Ironically when we stopped sending these messages, people kept asking to have them back.
Then we moved onto a more proactive suggestion, BEFORE the washing machine load
When we asked participants when they’d like to receive these messages, we got a huge diversity of answer across households
For example, I want it at 7 in the morning because then it fits in when we’re getting ready for work and school.
I want it the night before – say around 8 in the evening
I want it every day.
Only twice a week
We also got many requests for changes to mobile phone number, as we were not sending messages to the right person in the household. They wanted to make sure the message would go to the persons who were mostly involved with doing the laundry, often not the same person who is mostly concerned with the household energy concerns. So this meant more people were becoming involved in participating in the study and in thinking about the tools needed to support them.

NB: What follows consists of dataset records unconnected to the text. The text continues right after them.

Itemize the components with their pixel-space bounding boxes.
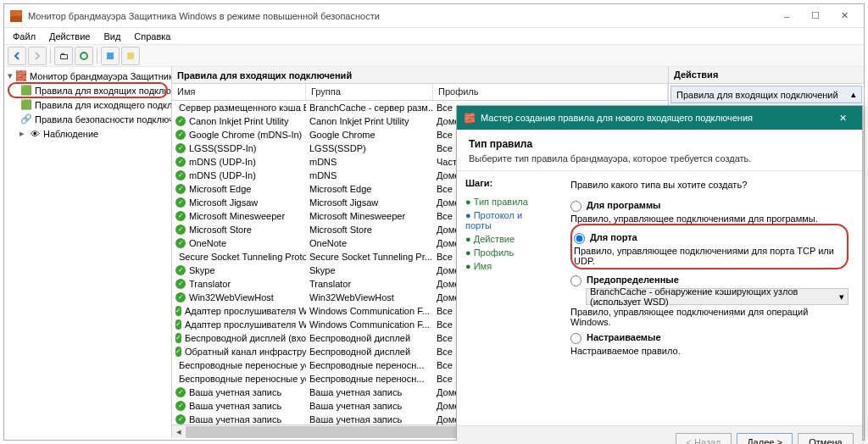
minimize-button[interactable]: –: [772, 7, 801, 25]
tree-root[interactable]: ▾🧱 Монитор брандмауэра Защитника Windows: [6, 69, 170, 83]
tb-last[interactable]: [121, 47, 140, 65]
wizard-step[interactable]: ● Тип правила: [465, 195, 548, 208]
wizard-icon: 🧱: [464, 113, 476, 124]
option-label[interactable]: Предопределенные: [587, 275, 679, 285]
enabled-icon: ✓: [175, 238, 186, 248]
window-title: Монитор брандмауэра Защитника Windows в …: [28, 11, 772, 21]
titlebar: Монитор брандмауэра Защитника Windows в …: [4, 4, 864, 28]
rule-group: Беспроводной дисплей: [306, 333, 433, 343]
rule-name: Microsoft Minesweeper: [189, 211, 285, 221]
chevron-up-icon[interactable]: ▴: [851, 89, 856, 100]
wizard-step[interactable]: ● Протокол и порты: [465, 208, 548, 232]
rule-name: Адаптер прослушивателя Windows Co...: [185, 306, 306, 316]
wizard-step[interactable]: ● Профиль: [465, 246, 548, 259]
nav-tree[interactable]: ▾🧱 Монитор брандмауэра Защитника Windows…: [4, 67, 172, 438]
enabled-icon: ✓: [175, 143, 186, 153]
menu-file[interactable]: Файл: [8, 30, 41, 43]
wizard-content: Правило какого типа вы хотите создать? Д…: [557, 171, 862, 425]
col-group[interactable]: Группа: [306, 84, 433, 100]
enabled-icon: ✓: [175, 401, 186, 411]
maximize-button[interactable]: ☐: [801, 7, 830, 25]
rule-icon: 🟩: [20, 85, 32, 97]
rule-group: Windows Communication F...: [306, 319, 433, 330]
enabled-icon: ✓: [175, 170, 186, 180]
enabled-icon: ✓: [175, 130, 186, 140]
rule-name: Translator: [189, 279, 231, 289]
enabled-icon: ✓: [175, 157, 186, 167]
rule-group: Google Chrome: [306, 130, 433, 140]
menubar: Файл Действие Вид Справка: [4, 28, 864, 45]
wizard-subheading: Выберите тип правила брандмауэра, которо…: [469, 153, 850, 164]
rule-name: OneNote: [189, 238, 226, 248]
menu-view[interactable]: Вид: [98, 30, 125, 43]
radio-0[interactable]: [570, 201, 581, 212]
rule-name: mDNS (UDP-In): [189, 170, 256, 180]
tree-item[interactable]: 🔗Правила безопасности подключения: [6, 112, 170, 126]
radio-2[interactable]: [570, 275, 581, 286]
option-desc: Правило, управляющее подключениями для п…: [574, 246, 843, 266]
rule-name: Secure Socket Tunneling Protocol (SSTP-.…: [179, 252, 306, 262]
wizard-steps: Шаги: ● Тип правила● Протокол и порты● Д…: [457, 171, 557, 425]
wizard-step[interactable]: ● Имя: [465, 259, 548, 273]
wizard-step[interactable]: ● Действие: [465, 232, 548, 246]
firewall-icon: 🧱: [15, 70, 27, 82]
tree-root-label: Монитор брандмауэра Защитника Windows: [30, 71, 172, 81]
rule-group: Беспроводные переносн...: [306, 374, 433, 384]
nav-back-button[interactable]: [8, 47, 26, 65]
cancel-button[interactable]: Отмена: [798, 433, 854, 445]
rule-group: Windows Communication F...: [306, 306, 433, 316]
rule-name: Microsoft Edge: [189, 184, 251, 194]
wizard-question: Правило какого типа вы хотите создать?: [570, 180, 849, 190]
rule-group: Win32WebViewHost: [306, 292, 433, 302]
radio-3[interactable]: [570, 333, 581, 344]
tb-refresh[interactable]: 🗀: [54, 47, 73, 65]
back-button[interactable]: < Назад: [676, 433, 732, 445]
rule-group: Secure Socket Tunneling Pr...: [306, 252, 433, 262]
nav-forward-button[interactable]: [28, 47, 47, 65]
enabled-icon: ✓: [175, 116, 186, 126]
enabled-icon: ✓: [175, 225, 186, 235]
actions-section: Правила для входящих подключений ▴: [670, 86, 862, 103]
rule-type-option: ПредопределенныеBranchCache - обнаружени…: [570, 275, 849, 327]
scroll-left[interactable]: ◂: [172, 425, 186, 438]
rule-type-option: Для программыПравило, управляющее подклю…: [570, 200, 849, 224]
menu-help[interactable]: Справка: [129, 30, 175, 43]
option-label[interactable]: Настраиваемые: [587, 332, 661, 342]
rule-group: Translator: [306, 279, 433, 289]
next-button[interactable]: Далее >: [737, 433, 793, 445]
rule-name: LGSS(SSDP-In): [189, 143, 256, 153]
svg-rect-4: [127, 53, 134, 59]
column-headers[interactable]: Имя Группа Профиль: [172, 84, 668, 101]
chevron-down-icon: ▾: [839, 291, 844, 302]
tree-item[interactable]: 🟩Правила для входящих подключений: [6, 83, 170, 97]
svg-rect-3: [107, 53, 114, 59]
radio-1[interactable]: [574, 233, 585, 244]
menu-action[interactable]: Действие: [44, 30, 95, 43]
wizard-titlebar: 🧱 Мастер создания правила для нового вхо…: [457, 106, 862, 130]
tree-item-label: Правила для входящих подключений: [35, 86, 172, 96]
rule-name: Skype: [189, 265, 215, 275]
rules-panel-title: Правила для входящих подключений: [172, 67, 668, 84]
tree-item[interactable]: ▸👁Наблюдение: [6, 126, 170, 141]
separator: [50, 48, 51, 64]
svg-point-2: [81, 53, 87, 59]
firewall-icon: [9, 9, 23, 23]
close-button[interactable]: ✕: [830, 7, 859, 25]
col-name[interactable]: Имя: [172, 84, 306, 100]
tb-help[interactable]: [101, 47, 120, 65]
tb-export[interactable]: [75, 47, 93, 65]
scroll-thumb[interactable]: [186, 426, 467, 438]
col-profile[interactable]: Профиль: [433, 84, 668, 100]
enabled-icon: ✓: [175, 387, 186, 397]
rule-group: Microsoft Store: [306, 225, 433, 235]
option-label[interactable]: Для порта: [590, 232, 637, 242]
rule-group: Беспроводные переносн...: [306, 360, 433, 370]
wizard-close-button[interactable]: ✕: [830, 108, 855, 127]
rule-icon: 👁: [29, 128, 41, 140]
rule-group: LGSS(SSDP): [306, 143, 433, 153]
enabled-icon: ✓: [175, 279, 186, 289]
enabled-icon: ✓: [175, 265, 186, 275]
rule-name: Microsoft Store: [189, 225, 252, 235]
option-label[interactable]: Для программы: [587, 200, 660, 210]
tree-item[interactable]: 🟩Правила для исходящего подключения: [6, 97, 170, 112]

Finally, we went onto embedded control
We set up an electronic tablet near the washing machine
Showing the best time to use the washing machine
The user can select auto-start at best time and select constraints for start and end time
Then the application was actually controlling the washing machine and receiving feedback
We also observed the emergence of new laundry practices. People would say ”I load my machine in the morning, set to auto-start, then leave for work“
We also noticed that people appropriated the tool for their own purposes. So they would use the information for the washing time to manually switch on other high consumption appliances. For example, manually switch on the dishwasher. Even the hot tub!